→ **Data extract**
----------

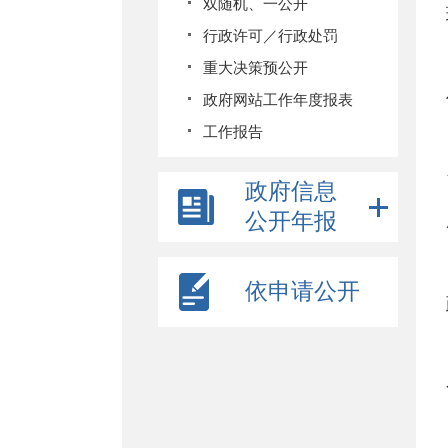
双随机、一公开
行政许可／行政处罚
重大决策预公开
政府网站工作年度报表
工作报告
政府信息
公开年报
依申请公开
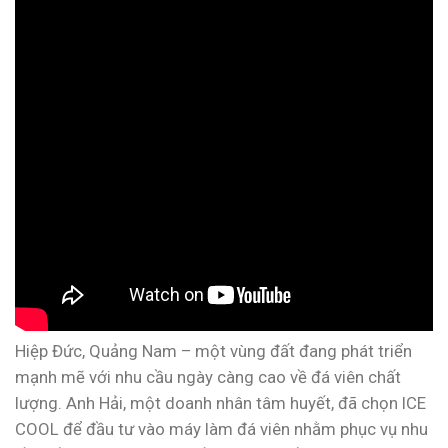
Hiệp Đức, Quảng Nam – một vùng đất đang phát triển
mạnh mẽ với nhu cầu ngày càng cao về đá viên chất
lượng. Anh Hải, một doanh nhân tâm huyết, đã chọn ICE
COOL để đầu tư vào máy làm đá viên nhằm phục vụ nhu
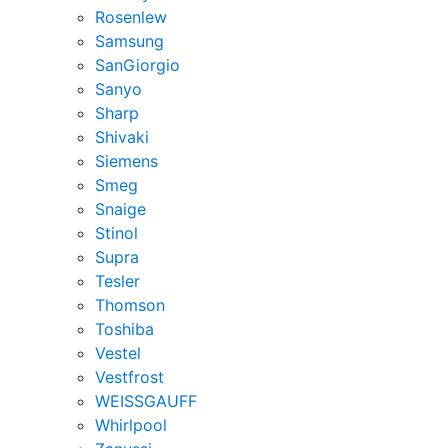
Rosenlew
Samsung
SanGiorgio
Sanyo
Sharp
Shivaki
Siemens
Smeg
Snaige
Stinol
Supra
Tesler
Thomson
Toshiba
Vestel
Vestfrost
WEISSGAUFF
Whirlpool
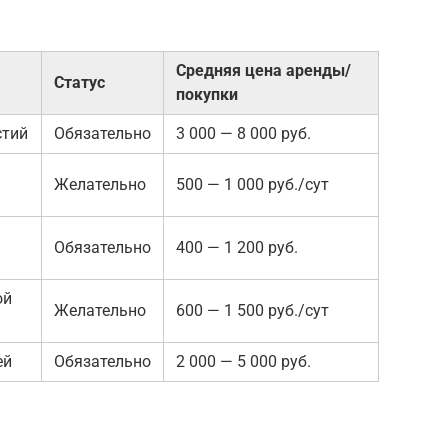
Средняя цена аренды/
Статус
покупки
стий
Обязательно
3 000 — 8 000 руб.
Желательно
500 — 1 000 руб./сут
Обязательно
400 — 1 200 руб.
ой
Желательно
600 — 1 500 руб./сут
ей
Обязательно
2 000 — 5 000 руб.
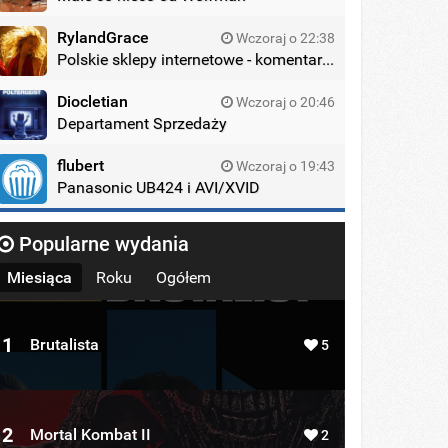
RylandGrace
Wczoraj o 22:38
Polskie sklepy internetowe - komentarze
Diocletian
Wczoraj o 20:46
Departament Sprzedaży
flubert
Wczoraj o 19:43
Panasonic UB424 i AVI/XVID
Popularne wydania
Miesiąca
Roku
Ogółem
1
Brutalista
5
2
Mortal Kombat II
2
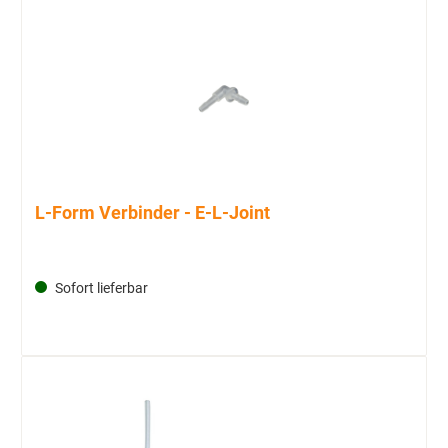
L-Form Verbinder - E-L-Joint
Sofort lieferbar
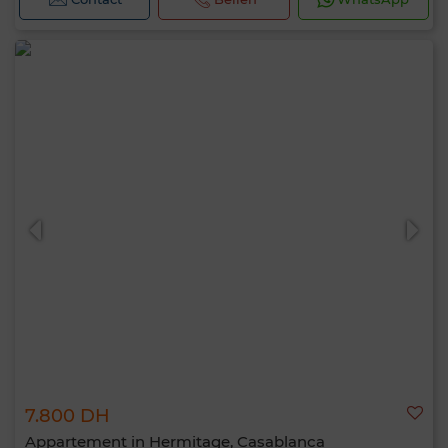
7.800 DH
Appartement in Hermitage, Casablanca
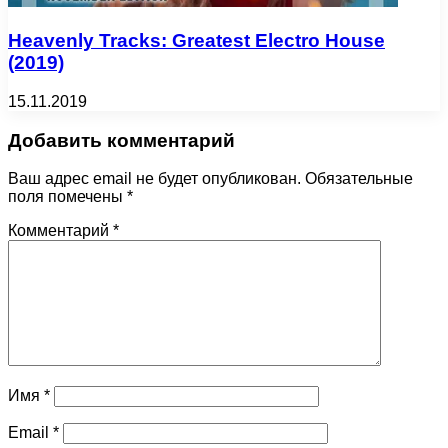
Heavenly Tracks: Greatest Electro House
(2019)
15.11.2019
Добавить комментарий
Ваш адрес email не будет опубликован.
Обязательные
поля помечены
*
Комментарий
*
Имя
*
Email
*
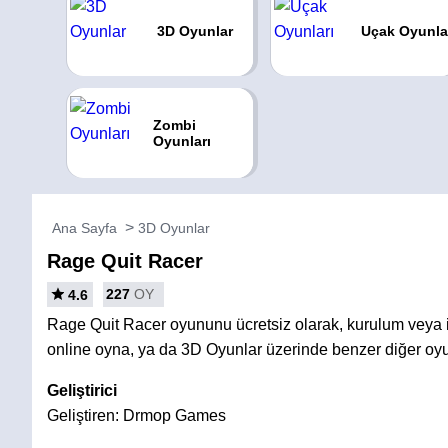
3D Oyunlar
Uçak Oyunla
Zombi
Oyunları
Ana Sayfa
3D Oyunlar
Rage Quit Racer
227
OY
4.6
Rage Quit Racer oyununu ücretsiz olarak, kurulum vey
online oyna, ya da 3D Oyunlar üzerinde benzer diğer oyu
Geliştirici
Geliştiren: Drmop Games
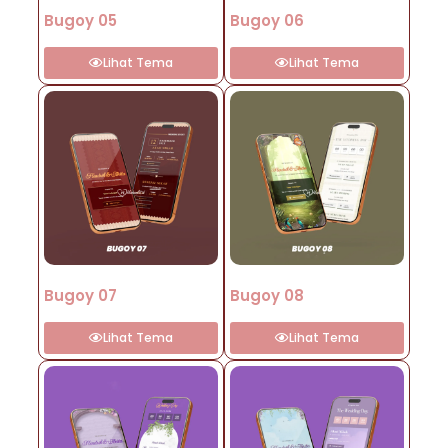
Bugoy 05
Bugoy 06
Lihat Tema
Lihat Tema
Bugoy 07
Bugoy 08
Lihat Tema
Lihat Tema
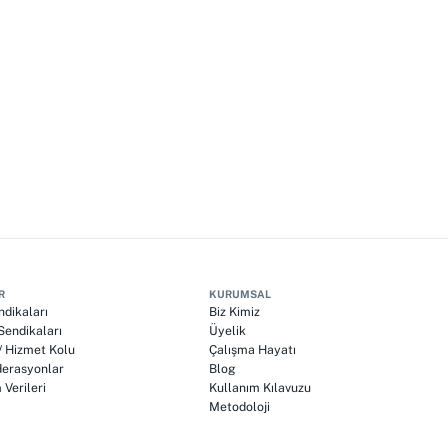
R
KURUMSAL
ndikaları
Biz Kimiz
endikaları
Üyelik
 / Hizmet Kolu
Çalışma Hayatı
erasyonlar
Blog
Verileri
Kullanım Kılavuzu
Metodoloji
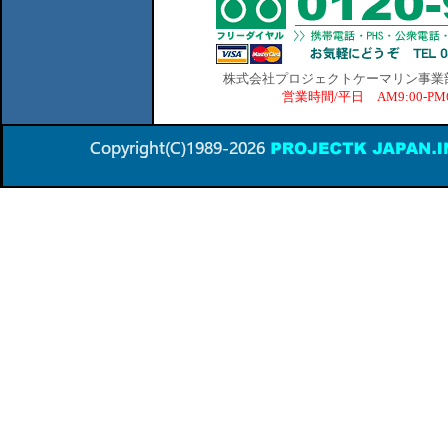
株式会社プロジェクトケーマリン事業部 横
営業時間/平日 AM9:00-P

----------

→ **Problem to work on**
Produce a word-for-word version of the material, with no pictures included.

→ **Expected answer**
双随机、一公开
行政许可／行政处罚
重大决策预公开
政府网站工作年度报表
工作报告
政府信息
公开年报
依申请公开
Hiệp Đức, Quảng Nam – một vùng đất đang phát triển
mạnh mẽ với nhu cầu ngày càng cao về đá viên chất
lượng. Anh Hải, một doanh nhân tâm huyết, đã chọn ICE
COOL để đầu tư vào máy làm đá viên nhằm phục vụ nhu
Rosenlew
Samsung
SanGiorgio
Sanyo
Sharp
Shivaki
Siemens
Smeg
Snaige
Stinol
Supra
Tesler
Thomson
Toshiba
Vestel
Vestfrost
WEISSGAUFF
Whirlpool
Средняя цена аренды/
Статус
покупки
стий
Обязательно
3 000 — 8 000 руб.
Желательно
500 — 1 000 руб./сут
Обязательно
400 — 1 200 руб.
ой
Желательно
600 — 1 500 руб./сут
ей
Обязательно
2 000 — 5 000 руб.
RylandGrace
Wczoraj o 22:38
Polskie sklepy internetowe - komentarze
Diocletian
Wczoraj o 20:46
Departament Sprzedaży
flubert
Wczoraj o 19:43
Panasonic UB424 i AVI/XVID
Popularne wydania
Miesiąca
Roku
Ogółem
1
Brutalista
5
2
Mortal Kombat II
2
L-Form Verbinder - E-L-Joint
Sofort lieferbar
7.800 DH
Appartement in Hermitage, Casablanca
Heavenly Tracks: Greatest Electro House
(2019)
15.11.2019
Добавить комментарий
Ваш адрес email не будет опубликован.
Обязательные
поля помечены
*
Комментарий
*
Имя
*
Email
*
3D Oyunlar
Uçak Oyunla
Zombi
Oyunları
Ana Sayfa
3D Oyunlar
Rage Quit Racer
227
OY
4.6
Rage Quit Racer oyununu ücretsiz olarak, kurulum vey
online oyna, ya da 3D Oyunlar üzerinde benzer diğer oyu
Geliştirici
Geliştiren: Drmop Games
Bugoy 05
Bugoy 06
Lihat Tema
Lihat Tema
Bugoy 07
Bugoy 08
Lihat Tema
Lihat Tema
R
KURUMSAL
ndikaları
Biz Kimiz
endikaları
Üyelik
 / Hizmet Kolu
Çalışma Hayatı
erasyonlar
Blog
Verileri
Kullanım Kılavuzu
Metodoloji
株式会社プロジェクトケーマリン事業部 横
営業時間/平日 AM9:00-P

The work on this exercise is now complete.